Au début, on part dans l’inconnu : « Au
commencement, je ne sais pas que j’ai un corps. Que mon corps et moi on ne se
quittera jamais. Je ne sais pas que je suis une fille et je ne vois pas le
rapport entre les deux. » Au long des âges, enfant, fille, femme, au gré
des tempêtes et des bonheurs, on finit par apprendre et même se réconcilier,
« comme si mon corps était une maison où vivent ensemble le fil de
l’existence, fait de désirs, de force et de pulsations, mais aussi
l’absence. »
Dans un roman aux accents très autobiographiques, très
incarné, droit dans les yeux et dans ses bottes, Brigitte Giraud ose et réussit
ce pari fou : remuer ciel et terre, amours et deuil(s), sensualité et
réalité (crue) pour raconter l’intime, le plus intime. L’histoire d’une
fillette habillée par sa maman (pour « montrer [le corps] sans l’exposer,
le protéger en le mettant en valeur. ») et dont l’activité principale est
de vouloir « faire plaisir » à son papa.
Puis elle « entre dans le monde des femmes en même
temps que dans le monde des chiffres. C’est le début d’une ère nouvelle,
dominée par le 28, qui oblige à compter. » On dit que « les filles
sont formées, cela est effrayant. » Elle appartient désormais à cette
catégorie, elle voudrait se sauver. Elle apprend bientôt le désir, qui est
aussi douleur, car « le manque est physique. » On se croit exceptionnelle,
on est comme toutes les autres. C’est vexant.
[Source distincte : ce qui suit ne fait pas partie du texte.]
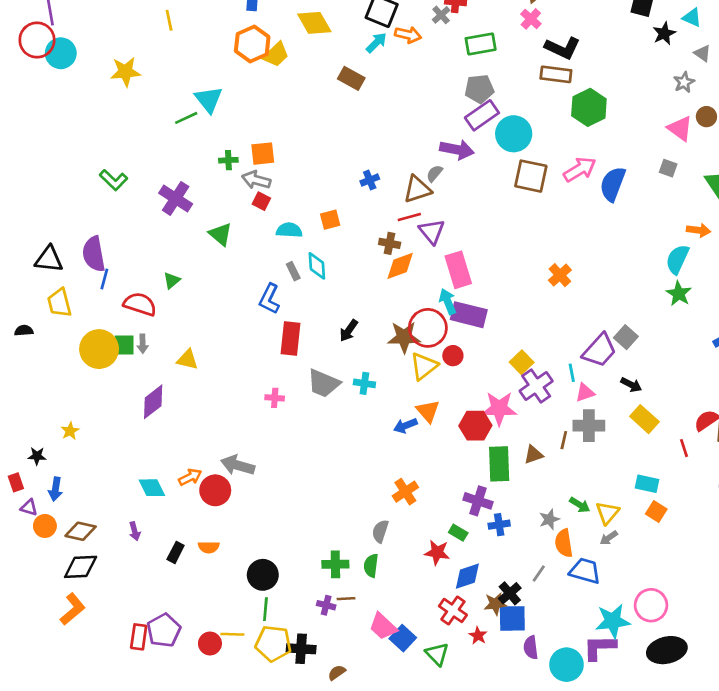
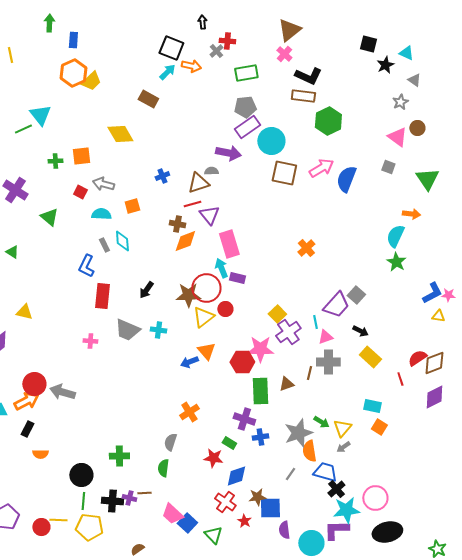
yellow diamond: (314, 23) -> (120, 134), moved
gray semicircle: (434, 173) -> (211, 171), turned 48
gray arrow: (256, 180) -> (103, 184), moved
green triangle: (172, 280) -> (12, 252), turned -48
purple rectangle: (469, 315) -> (237, 278), size x0.6
orange arrow: (190, 477) -> (26, 401), size x1.4
red circle: (215, 490) -> (34, 384), moved
gray star: (549, 519) -> (298, 433), size x1.8
black rectangle: (176, 552) -> (27, 429), moved
green cross: (335, 564) -> (119, 456), moved
black cross: (510, 593) -> (336, 489), moved
black cross: (301, 649) -> (112, 501), moved

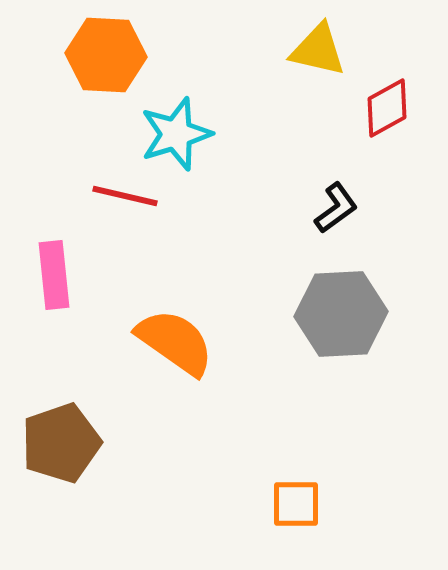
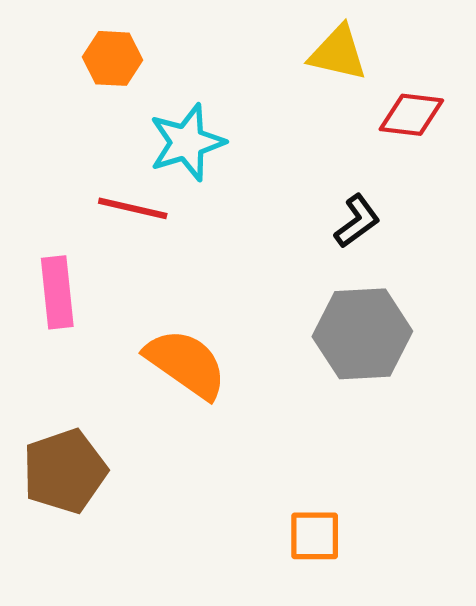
orange hexagon: (106, 55) -> (113, 58), size x0.7
red diamond: (387, 108) -> (411, 115), turned 36

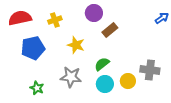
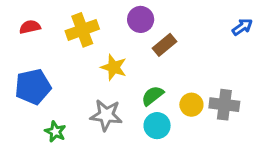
red semicircle: (20, 18) -> (30, 27), size x0.6
yellow cross: (55, 20) -> (82, 30), size x1.5
blue pentagon: (33, 48) -> (33, 87), moved
yellow circle: (128, 81) -> (191, 105), moved

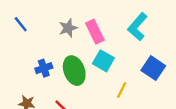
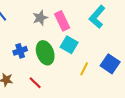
blue square: (153, 68) -> (110, 64), moved

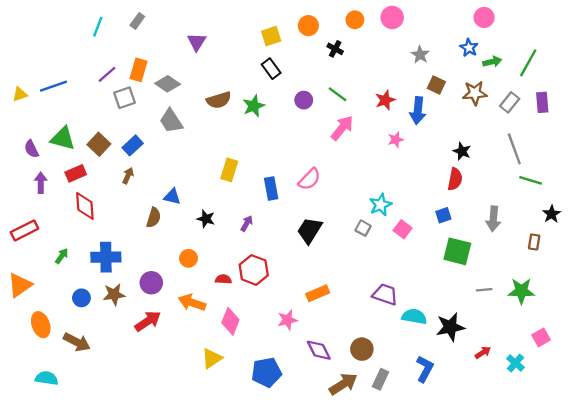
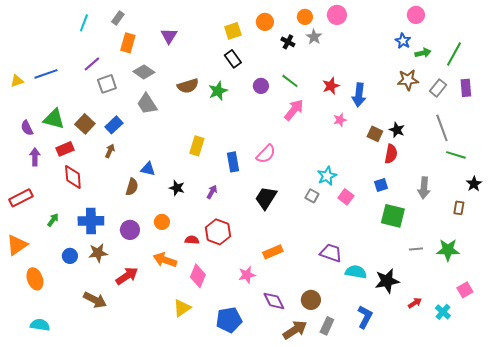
gray star: (420, 55) -> (314, 37), moved
orange rectangle: (138, 70) -> (128, 43), moved
brown square: (436, 85) -> (375, 134), moved
purple circle: (151, 283) -> (130, 230), moved
brown arrow: (77, 342) -> (95, 300), moved

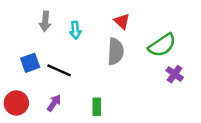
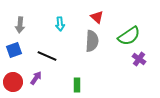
gray arrow: (45, 21) -> (20, 25), moved
blue square: (30, 63) -> (14, 50), moved
purple arrow: (54, 103) -> (36, 78), moved

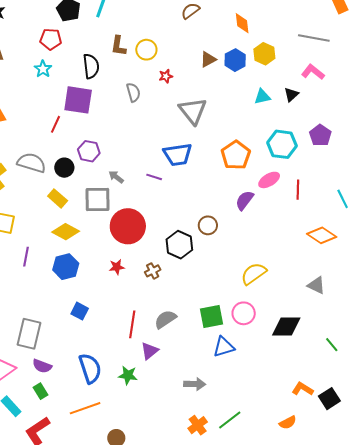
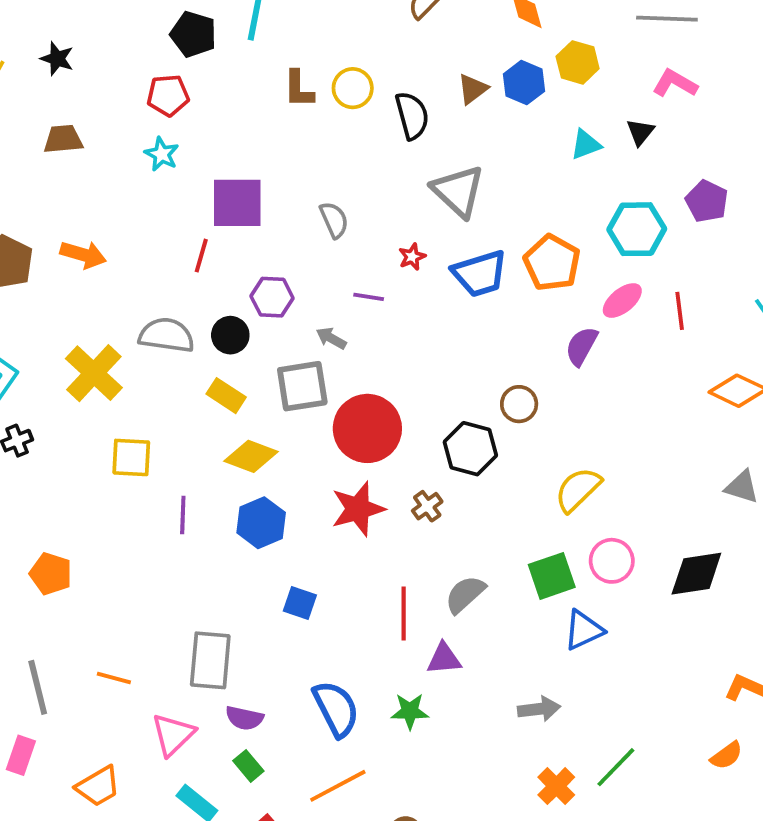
black semicircle: (91, 66) -> (412, 116), moved
red star: (166, 76) -> (412, 257), moved
gray semicircle: (133, 92) -> (334, 220), moved
blue trapezoid: (178, 155) -> (480, 274), moved
purple line: (154, 177) -> (369, 297), moved
red star: (117, 267) -> (358, 509), size x1.8
yellow semicircle: (254, 274) -> (578, 490), moved
purple triangle: (150, 351) -> (444, 659), turned 42

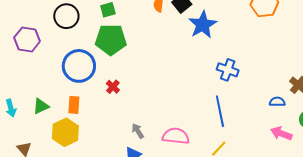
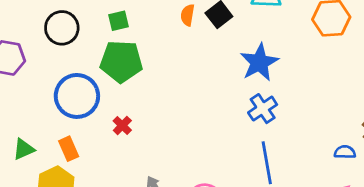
blue star: (203, 25) -> (259, 62), moved
blue cross: (228, 70) -> (263, 109), moved, turned 35
orange rectangle: (74, 105) -> (69, 149), turned -30

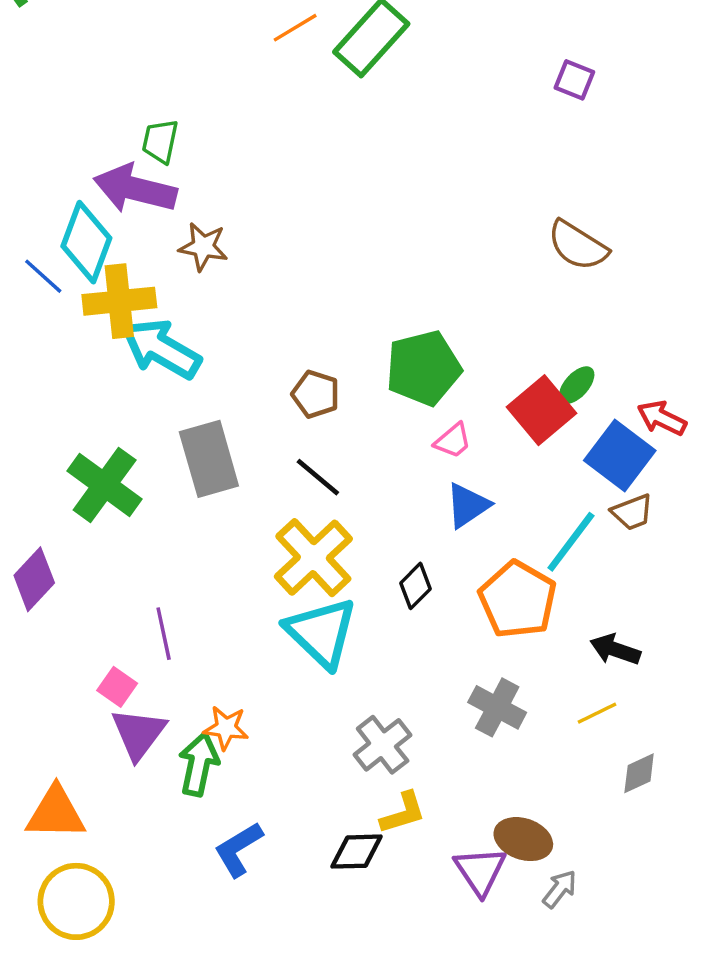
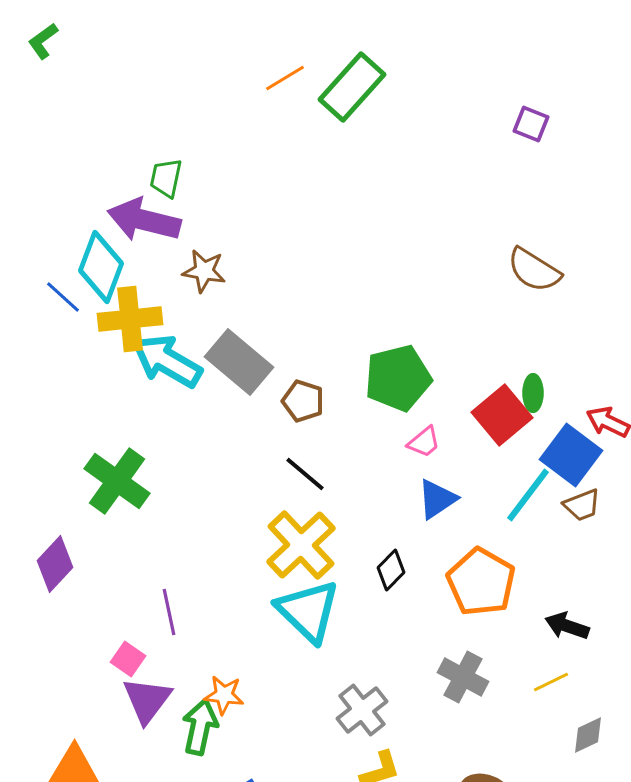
green ellipse: (577, 385) -> (533, 393), turned -42
gray rectangle: (209, 459) -> (239, 362), moved, turned -34
cyan line: (571, 542) -> (528, 495), moved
Être comme tout le monde, c’est entrer dans la vie
active, c’est s’installer en couple, « et c’est la vie domestique qui se
tisse avec la vie amoureuse ». C’est avoir un enfant, qui restera toujours
une partie de soi tout en prenant son envol, en s’éloignant. Et c’est soudain
l’arrachement quand le compagnon se tue en moto. On se construit un mur de
briques autour de soi, avant de tout reprendre depuis le début, on est une
nouvelle personne qui va ôter sa carapace : « Je ne suis qu’à la
moitié de mon existence, j’ai encore une vie qui m’attend. […] Une vie avec des
cheveux blancs. »
LIRE
« Avoir un corps », Brigitte Giraud, éditions Stock, 240 p., 18,50 €.